**SOURCE RECORDS:**
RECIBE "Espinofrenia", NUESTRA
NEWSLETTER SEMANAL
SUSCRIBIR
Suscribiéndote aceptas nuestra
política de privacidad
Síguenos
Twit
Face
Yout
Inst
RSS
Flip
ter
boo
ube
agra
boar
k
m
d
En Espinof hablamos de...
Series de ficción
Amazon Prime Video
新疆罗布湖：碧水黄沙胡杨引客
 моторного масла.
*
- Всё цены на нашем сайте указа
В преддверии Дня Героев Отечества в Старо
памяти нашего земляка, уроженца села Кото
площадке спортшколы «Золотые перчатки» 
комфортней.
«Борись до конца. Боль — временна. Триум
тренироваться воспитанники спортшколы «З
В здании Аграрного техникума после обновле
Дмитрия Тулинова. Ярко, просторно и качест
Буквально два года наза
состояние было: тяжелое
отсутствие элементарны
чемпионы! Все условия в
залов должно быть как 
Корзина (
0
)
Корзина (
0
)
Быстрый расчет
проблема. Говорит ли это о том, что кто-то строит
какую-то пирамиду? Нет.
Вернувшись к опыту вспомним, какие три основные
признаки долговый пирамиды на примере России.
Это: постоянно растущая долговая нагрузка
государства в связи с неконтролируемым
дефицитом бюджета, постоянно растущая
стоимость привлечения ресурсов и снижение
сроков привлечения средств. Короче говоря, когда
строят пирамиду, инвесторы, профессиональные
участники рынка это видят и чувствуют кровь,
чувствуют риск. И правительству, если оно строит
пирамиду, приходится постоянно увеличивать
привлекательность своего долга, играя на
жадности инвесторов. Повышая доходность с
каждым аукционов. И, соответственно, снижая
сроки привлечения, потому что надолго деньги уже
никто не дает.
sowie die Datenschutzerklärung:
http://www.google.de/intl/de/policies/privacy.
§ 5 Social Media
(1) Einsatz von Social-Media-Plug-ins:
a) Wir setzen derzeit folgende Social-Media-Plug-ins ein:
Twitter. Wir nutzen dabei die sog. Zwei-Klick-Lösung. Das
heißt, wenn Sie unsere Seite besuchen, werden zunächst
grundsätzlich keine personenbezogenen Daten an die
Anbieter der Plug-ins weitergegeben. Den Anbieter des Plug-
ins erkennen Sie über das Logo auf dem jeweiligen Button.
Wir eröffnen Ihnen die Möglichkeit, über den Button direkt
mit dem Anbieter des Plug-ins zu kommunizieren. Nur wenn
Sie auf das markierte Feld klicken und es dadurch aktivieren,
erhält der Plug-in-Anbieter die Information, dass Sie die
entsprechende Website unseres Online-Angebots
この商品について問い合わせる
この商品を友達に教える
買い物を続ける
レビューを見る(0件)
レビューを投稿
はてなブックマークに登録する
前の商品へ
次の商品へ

**EXERCISE INSTRUCTIONS:** All the entries should be written out again precisely.

**FINISHED EXERCISE:**
RECIBE "Espinofrenia", NUESTRA
NEWSLETTER SEMANAL
SUSCRIBIR
Suscribiéndote aceptas nuestra
política de privacidad
Síguenos
Twit
Face
Yout
Inst
RSS
Flip
ter
boo
ube
agra
boar
k
m
d
En Espinof hablamos de...
Series de ficción
Amazon Prime Video
新疆罗布湖：碧水黄沙胡杨引客
 моторного масла.
*
- Всё цены на нашем сайте указа
В преддверии Дня Героев Отечества в Старо
памяти нашего земляка, уроженца села Кото
площадке спортшколы «Золотые перчатки» 
комфортней.
«Борись до конца. Боль — временна. Триум
тренироваться воспитанники спортшколы «З
В здании Аграрного техникума после обновле
Дмитрия Тулинова. Ярко, просторно и качест
Буквально два года наза
состояние было: тяжелое
отсутствие элементарны
чемпионы! Все условия в
залов должно быть как 
Корзина (
0
)
Корзина (
0
)
Быстрый расчет
проблема. Говорит ли это о том, что кто-то строит
какую-то пирамиду? Нет.
Вернувшись к опыту вспомним, какие три основные
признаки долговый пирамиды на примере России.
Это: постоянно растущая долговая нагрузка
государства в связи с неконтролируемым
дефицитом бюджета, постоянно растущая
стоимость привлечения ресурсов и снижение
сроков привлечения средств. Короче говоря, когда
строят пирамиду, инвесторы, профессиональные
участники рынка это видят и чувствуют кровь,
чувствуют риск. И правительству, если оно строит
пирамиду, приходится постоянно увеличивать
привлекательность своего долга, играя на
жадности инвесторов. Повышая доходность с
каждым аукционов. И, соответственно, снижая
сроки привлечения, потому что надолго деньги уже
никто не дает.
sowie die Datenschutzerklärung:
http://www.google.de/intl/de/policies/privacy.
§ 5 Social Media
(1) Einsatz von Social-Media-Plug-ins:
a) Wir setzen derzeit folgende Social-Media-Plug-ins ein:
Twitter. Wir nutzen dabei die sog. Zwei-Klick-Lösung. Das
heißt, wenn Sie unsere Seite besuchen, werden zunächst
grundsätzlich keine personenbezogenen Daten an die
Anbieter der Plug-ins weitergegeben. Den Anbieter des Plug-
ins erkennen Sie über das Logo auf dem jeweiligen Button.
Wir eröffnen Ihnen die Möglichkeit, über den Button direkt
mit dem Anbieter des Plug-ins zu kommunizieren. Nur wenn
Sie auf das markierte Feld klicken und es dadurch aktivieren,
erhält der Plug-in-Anbieter die Information, dass Sie die
entsprechende Website unseres Online-Angebots
この商品について問い合わせる
この商品を友達に教える
買い物を続ける
レビューを見る(0件)
レビューを投稿
はてなブックマークに登録する
前の商品へ
次の商品へ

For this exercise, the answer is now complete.